While interpreting the findings in the current study, limitations need to be considered. First, most of the studies did not compare the prior and current COVID-19 period serum vitamin D levels in the same population. Even if the sensitivity analyses and subgroup analyses were performed carefully, the heterogeneities of some comparisons remained substantial. Second, the mean ages of the participants among the 5 included studies varied greatly. Because age has an important effect on living habits, the impact of the COVID-19 pandemic on serum vitamin D levels may be significantly different, such between infants versus kindergarten or elementary school students. However, as described above, 2 studies provided data on infants <1 year and we observed they differed from the entire pediatric population.

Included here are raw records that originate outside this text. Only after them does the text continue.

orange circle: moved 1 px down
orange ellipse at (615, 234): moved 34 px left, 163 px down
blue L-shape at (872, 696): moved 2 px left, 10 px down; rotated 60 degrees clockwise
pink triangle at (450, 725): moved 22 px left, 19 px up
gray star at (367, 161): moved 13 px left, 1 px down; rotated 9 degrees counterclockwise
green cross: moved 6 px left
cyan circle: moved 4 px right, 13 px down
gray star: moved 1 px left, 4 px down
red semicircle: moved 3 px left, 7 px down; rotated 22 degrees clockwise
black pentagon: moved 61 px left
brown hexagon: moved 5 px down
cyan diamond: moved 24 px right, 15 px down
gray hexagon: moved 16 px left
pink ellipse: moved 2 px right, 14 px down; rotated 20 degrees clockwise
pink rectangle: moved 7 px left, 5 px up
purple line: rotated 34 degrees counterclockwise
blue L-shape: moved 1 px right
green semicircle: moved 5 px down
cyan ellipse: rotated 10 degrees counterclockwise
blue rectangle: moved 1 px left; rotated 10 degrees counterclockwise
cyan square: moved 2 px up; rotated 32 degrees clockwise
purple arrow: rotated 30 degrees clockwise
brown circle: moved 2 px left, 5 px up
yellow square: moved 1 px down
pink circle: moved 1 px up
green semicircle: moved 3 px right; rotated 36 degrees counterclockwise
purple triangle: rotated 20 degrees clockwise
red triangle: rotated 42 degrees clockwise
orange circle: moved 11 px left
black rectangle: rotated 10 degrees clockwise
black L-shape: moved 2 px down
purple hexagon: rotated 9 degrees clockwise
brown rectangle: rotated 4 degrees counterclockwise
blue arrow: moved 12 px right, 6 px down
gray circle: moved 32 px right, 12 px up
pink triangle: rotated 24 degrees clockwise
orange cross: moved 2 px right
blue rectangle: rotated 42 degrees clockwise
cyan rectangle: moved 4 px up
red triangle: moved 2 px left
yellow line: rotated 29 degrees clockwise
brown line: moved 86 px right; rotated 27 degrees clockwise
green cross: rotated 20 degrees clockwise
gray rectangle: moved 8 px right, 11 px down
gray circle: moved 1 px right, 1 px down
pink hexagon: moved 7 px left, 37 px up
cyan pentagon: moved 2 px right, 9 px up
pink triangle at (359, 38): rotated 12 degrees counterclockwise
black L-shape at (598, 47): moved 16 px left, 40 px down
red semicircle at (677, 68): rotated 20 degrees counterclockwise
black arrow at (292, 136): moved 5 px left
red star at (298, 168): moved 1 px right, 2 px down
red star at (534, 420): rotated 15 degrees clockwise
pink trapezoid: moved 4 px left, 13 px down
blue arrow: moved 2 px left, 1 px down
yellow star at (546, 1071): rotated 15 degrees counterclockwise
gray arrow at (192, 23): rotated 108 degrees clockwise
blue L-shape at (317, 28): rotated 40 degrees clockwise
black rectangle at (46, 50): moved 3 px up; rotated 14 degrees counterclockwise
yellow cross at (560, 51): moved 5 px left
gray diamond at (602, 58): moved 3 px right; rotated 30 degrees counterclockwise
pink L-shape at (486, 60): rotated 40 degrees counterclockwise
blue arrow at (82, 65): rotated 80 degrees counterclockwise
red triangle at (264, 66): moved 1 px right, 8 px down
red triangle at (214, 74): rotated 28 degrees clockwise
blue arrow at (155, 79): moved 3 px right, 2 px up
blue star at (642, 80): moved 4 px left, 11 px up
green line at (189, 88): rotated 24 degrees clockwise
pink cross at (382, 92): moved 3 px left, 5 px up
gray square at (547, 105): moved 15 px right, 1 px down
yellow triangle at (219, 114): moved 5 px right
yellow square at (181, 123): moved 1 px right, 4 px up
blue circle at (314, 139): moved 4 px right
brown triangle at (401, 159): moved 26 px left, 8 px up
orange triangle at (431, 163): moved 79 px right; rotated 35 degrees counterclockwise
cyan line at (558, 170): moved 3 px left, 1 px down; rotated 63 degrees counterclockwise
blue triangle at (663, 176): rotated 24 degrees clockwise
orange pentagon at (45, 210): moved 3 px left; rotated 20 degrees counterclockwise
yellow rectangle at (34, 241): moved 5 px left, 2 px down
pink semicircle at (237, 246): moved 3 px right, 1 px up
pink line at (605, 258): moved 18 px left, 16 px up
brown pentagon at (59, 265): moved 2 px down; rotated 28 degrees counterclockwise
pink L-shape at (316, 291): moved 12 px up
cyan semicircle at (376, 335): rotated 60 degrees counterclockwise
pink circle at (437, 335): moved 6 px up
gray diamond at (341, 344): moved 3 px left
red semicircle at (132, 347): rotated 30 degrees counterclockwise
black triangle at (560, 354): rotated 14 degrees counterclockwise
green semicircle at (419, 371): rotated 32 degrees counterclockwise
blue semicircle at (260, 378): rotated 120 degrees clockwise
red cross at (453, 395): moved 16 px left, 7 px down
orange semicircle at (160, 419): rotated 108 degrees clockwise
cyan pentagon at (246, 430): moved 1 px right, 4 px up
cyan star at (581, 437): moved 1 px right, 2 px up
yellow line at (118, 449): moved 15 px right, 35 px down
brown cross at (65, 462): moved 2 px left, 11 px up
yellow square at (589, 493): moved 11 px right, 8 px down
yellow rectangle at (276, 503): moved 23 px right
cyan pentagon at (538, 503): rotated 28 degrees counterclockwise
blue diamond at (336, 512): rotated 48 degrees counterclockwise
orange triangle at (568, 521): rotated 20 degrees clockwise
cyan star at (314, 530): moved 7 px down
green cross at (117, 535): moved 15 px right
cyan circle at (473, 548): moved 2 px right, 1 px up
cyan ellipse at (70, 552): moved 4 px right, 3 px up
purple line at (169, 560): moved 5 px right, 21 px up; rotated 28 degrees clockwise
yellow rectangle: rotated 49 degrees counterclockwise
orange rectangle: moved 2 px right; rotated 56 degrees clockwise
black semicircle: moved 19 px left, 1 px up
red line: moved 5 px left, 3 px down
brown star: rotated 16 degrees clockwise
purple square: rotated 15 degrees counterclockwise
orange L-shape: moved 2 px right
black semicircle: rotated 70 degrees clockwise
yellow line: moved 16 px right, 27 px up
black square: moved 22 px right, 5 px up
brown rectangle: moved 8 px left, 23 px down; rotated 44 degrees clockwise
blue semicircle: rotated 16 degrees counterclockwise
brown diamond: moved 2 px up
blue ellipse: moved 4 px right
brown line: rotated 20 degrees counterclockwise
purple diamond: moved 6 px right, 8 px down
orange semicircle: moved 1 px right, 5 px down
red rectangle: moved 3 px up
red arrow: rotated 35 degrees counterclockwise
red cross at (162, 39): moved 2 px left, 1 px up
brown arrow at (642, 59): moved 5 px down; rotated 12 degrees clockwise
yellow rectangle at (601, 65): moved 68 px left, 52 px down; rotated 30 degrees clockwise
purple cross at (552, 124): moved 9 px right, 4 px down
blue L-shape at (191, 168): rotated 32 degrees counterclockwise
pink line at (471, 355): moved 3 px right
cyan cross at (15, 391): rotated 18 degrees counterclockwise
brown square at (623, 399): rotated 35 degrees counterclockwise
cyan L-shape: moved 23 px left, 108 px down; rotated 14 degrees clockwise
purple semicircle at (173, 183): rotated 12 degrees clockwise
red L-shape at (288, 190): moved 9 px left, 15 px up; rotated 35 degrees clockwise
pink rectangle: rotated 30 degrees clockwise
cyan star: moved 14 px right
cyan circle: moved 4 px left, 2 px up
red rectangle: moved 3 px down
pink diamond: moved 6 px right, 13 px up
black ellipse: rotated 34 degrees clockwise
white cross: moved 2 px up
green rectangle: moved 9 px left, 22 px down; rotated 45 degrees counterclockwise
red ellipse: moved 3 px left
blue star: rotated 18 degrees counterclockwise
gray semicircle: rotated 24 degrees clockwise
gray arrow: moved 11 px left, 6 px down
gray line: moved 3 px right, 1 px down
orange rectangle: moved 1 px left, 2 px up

Third, the serum vitamin D levels might be affected by various factors, such as the season. However, due to the limited number of included studies and the information provided by each study, we could not perform more subgroup analyses. Fourth, potential language bias might exist because we only included articles published in English. Fifth, possible publication bias could not be assessed for all analyses, as a small number of studies were included.

Conclusions

Our meta-analysis provides pooled results based on 5 studies and reported the quantized changes in serum vitamin D levels during the COVID-19 pandemic. Vitamin D supplementation may be needed for people under age 18 years. The measures aimed to reduce the transmission of SARS-CoV-2 need to take into account the detrimental effects on people under age 18 years. Further research should focus the long-term impact of the COVID-19 pandemic on serum vitamin D levels and health outcomes.